Task item: Every line below from the one containing "mais contemporâneos. Todos" through the one containing "Unele proceduri au ca scop crește" must be transcribed exactly. Omit all lines outside that stretch.

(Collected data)
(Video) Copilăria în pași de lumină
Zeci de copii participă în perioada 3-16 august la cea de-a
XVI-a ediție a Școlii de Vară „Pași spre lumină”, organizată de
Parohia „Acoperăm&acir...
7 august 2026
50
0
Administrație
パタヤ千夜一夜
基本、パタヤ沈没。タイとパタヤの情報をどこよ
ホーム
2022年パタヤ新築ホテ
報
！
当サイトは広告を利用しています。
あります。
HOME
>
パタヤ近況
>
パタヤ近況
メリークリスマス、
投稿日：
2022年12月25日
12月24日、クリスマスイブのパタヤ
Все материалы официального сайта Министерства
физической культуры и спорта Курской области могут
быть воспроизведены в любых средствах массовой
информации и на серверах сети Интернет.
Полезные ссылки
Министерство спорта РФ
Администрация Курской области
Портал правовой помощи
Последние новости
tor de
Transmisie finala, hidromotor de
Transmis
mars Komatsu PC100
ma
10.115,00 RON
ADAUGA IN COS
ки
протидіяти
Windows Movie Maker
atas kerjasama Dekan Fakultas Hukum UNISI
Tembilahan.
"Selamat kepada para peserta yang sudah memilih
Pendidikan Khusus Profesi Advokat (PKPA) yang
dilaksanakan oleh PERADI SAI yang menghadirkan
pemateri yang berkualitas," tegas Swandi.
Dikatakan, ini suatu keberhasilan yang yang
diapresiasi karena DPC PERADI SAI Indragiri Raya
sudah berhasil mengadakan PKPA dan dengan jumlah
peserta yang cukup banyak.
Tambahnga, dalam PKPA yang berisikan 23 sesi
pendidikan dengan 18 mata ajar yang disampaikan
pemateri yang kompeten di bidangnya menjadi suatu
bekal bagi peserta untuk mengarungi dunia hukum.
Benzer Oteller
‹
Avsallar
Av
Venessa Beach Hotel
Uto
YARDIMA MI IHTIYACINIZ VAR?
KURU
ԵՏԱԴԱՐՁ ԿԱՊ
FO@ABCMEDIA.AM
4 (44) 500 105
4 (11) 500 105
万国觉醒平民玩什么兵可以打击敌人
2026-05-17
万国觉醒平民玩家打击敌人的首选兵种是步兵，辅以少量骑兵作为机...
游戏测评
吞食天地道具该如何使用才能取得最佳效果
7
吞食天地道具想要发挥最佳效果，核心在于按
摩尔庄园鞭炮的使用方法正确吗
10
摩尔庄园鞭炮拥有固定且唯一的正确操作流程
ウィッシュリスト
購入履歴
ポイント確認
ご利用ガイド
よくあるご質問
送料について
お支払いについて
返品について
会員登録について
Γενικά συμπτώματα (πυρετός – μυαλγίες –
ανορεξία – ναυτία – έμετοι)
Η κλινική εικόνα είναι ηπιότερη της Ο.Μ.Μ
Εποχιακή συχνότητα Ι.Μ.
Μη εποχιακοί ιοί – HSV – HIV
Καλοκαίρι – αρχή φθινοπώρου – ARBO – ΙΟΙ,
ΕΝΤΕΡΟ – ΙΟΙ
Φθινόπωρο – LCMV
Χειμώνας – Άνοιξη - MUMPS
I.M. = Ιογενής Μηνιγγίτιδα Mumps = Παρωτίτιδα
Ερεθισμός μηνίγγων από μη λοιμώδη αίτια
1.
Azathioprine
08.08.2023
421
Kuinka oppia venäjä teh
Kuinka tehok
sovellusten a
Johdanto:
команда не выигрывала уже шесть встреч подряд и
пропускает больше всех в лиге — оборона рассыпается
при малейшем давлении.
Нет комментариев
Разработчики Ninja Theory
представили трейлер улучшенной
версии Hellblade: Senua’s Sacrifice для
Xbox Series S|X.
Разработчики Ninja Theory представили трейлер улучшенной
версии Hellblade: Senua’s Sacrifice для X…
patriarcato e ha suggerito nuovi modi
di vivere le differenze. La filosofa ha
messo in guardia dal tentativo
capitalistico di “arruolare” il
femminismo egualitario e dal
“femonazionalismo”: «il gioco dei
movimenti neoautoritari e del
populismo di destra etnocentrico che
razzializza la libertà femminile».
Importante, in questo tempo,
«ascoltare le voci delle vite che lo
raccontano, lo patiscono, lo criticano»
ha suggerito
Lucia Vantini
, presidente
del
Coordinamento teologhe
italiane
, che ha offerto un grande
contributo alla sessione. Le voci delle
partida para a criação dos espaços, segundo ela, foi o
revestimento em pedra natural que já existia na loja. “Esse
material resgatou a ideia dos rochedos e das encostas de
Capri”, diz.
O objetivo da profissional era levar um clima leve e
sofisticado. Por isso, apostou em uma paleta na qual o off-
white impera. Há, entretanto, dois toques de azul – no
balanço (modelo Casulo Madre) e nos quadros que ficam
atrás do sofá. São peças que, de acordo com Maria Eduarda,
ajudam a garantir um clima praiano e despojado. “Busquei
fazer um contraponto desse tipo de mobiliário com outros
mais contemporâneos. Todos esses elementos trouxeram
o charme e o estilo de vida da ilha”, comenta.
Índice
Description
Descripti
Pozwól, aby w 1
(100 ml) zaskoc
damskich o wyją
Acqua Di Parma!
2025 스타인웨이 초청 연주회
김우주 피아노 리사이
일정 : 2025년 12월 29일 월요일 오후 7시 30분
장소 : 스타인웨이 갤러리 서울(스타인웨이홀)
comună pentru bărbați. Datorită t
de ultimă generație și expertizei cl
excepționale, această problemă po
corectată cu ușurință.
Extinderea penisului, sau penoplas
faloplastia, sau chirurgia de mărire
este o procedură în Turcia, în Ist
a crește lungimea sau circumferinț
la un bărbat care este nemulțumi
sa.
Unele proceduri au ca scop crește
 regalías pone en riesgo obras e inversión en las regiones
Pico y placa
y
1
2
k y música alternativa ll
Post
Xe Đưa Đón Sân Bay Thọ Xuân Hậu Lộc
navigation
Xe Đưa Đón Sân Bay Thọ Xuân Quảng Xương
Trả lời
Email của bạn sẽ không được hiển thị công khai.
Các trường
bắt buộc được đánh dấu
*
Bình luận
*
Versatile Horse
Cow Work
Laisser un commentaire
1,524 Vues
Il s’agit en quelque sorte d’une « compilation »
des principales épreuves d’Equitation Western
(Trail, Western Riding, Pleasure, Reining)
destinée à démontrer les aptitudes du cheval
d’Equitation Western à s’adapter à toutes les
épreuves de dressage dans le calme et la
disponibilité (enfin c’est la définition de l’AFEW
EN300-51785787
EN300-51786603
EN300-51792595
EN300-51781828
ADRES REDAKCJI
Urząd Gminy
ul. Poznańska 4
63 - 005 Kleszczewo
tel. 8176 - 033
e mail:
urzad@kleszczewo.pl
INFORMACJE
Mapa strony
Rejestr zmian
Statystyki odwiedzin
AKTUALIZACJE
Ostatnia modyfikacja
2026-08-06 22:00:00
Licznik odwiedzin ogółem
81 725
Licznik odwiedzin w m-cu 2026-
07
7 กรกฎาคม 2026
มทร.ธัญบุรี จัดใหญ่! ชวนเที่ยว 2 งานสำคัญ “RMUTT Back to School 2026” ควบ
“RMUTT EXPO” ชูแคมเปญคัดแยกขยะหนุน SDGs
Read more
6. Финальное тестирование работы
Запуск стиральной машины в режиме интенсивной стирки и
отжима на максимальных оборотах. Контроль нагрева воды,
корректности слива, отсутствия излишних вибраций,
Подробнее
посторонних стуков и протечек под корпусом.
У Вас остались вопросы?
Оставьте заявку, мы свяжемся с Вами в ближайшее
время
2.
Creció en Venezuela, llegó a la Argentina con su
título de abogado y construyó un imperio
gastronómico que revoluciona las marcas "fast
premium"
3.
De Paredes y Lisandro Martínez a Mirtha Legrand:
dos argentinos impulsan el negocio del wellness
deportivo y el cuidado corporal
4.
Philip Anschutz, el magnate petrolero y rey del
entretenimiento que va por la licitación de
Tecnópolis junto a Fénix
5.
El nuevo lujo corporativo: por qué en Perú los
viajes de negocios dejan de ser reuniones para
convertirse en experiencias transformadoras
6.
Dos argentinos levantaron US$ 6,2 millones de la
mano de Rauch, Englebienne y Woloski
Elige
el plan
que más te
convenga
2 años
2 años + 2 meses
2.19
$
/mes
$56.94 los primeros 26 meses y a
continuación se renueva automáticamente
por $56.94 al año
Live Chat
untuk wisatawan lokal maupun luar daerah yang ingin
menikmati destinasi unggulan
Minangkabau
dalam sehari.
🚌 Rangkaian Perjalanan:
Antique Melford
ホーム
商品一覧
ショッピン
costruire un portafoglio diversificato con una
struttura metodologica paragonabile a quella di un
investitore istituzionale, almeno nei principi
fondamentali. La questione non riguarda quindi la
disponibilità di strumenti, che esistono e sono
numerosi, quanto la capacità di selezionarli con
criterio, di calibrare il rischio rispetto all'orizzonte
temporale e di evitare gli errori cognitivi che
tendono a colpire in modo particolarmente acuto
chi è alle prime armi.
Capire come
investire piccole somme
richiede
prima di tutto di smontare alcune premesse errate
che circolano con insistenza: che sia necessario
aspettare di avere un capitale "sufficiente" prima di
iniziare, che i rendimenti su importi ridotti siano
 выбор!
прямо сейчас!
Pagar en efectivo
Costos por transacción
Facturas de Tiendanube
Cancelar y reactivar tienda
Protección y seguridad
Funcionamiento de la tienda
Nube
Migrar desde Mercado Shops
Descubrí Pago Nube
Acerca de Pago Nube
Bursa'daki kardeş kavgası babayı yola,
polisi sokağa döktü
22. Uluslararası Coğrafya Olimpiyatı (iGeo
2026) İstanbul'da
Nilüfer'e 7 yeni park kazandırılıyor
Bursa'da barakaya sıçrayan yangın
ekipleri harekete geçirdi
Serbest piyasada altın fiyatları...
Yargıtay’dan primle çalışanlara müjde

Response area:
mais contemporâneos. Todos esses elementos trouxeram
o charme e o estilo de vida da ilha”, comenta.
Índice
Description
Descripti
Pozwól, aby w 1
(100 ml) zaskoc
damskich o wyją
Acqua Di Parma!
2025 스타인웨이 초청 연주회
김우주 피아노 리사이
일정 : 2025년 12월 29일 월요일 오후 7시 30분
장소 : 스타인웨이 갤러리 서울(스타인웨이홀)
comună pentru bărbați. Datorită t
de ultimă generație și expertizei cl
excepționale, această problemă po
corectată cu ușurință.
Extinderea penisului, sau penoplas
faloplastia, sau chirurgia de mărire
este o procedură în Turcia, în Ist
a crește lungimea sau circumferinț
la un bărbat care este nemulțumi
sa.
Unele proceduri au ca scop crește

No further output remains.